YOUR TASK =>
If a line of the data below contains the string "enterprise", count it, then state the total alone.

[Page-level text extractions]
=== Section Start ===

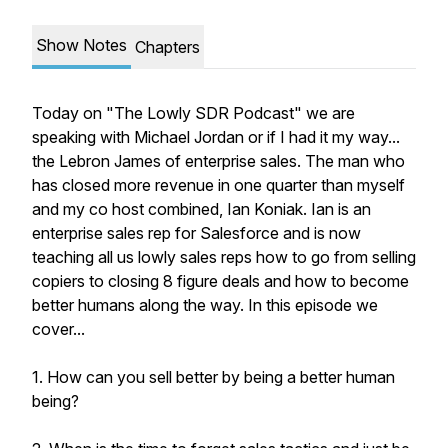
Show Notes
Chapters
Today on "The Lowly SDR Podcast" we are
speaking with Michael Jordan or if I had it my way...
the Lebron James of enterprise sales. The man who
has closed more revenue in one quarter than myself
and my co host combined, Ian Koniak. Ian is an
enterprise sales rep for Salesforce and is now
teaching all us lowly sales reps how to go from selling
copiers to closing 8 figure deals and how to become
better humans along the way. In this episode we
cover...
1. How can you sell better by being a better human
being?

=== Section End ===

SOLUTION FOR THIS EXERCISE =>
2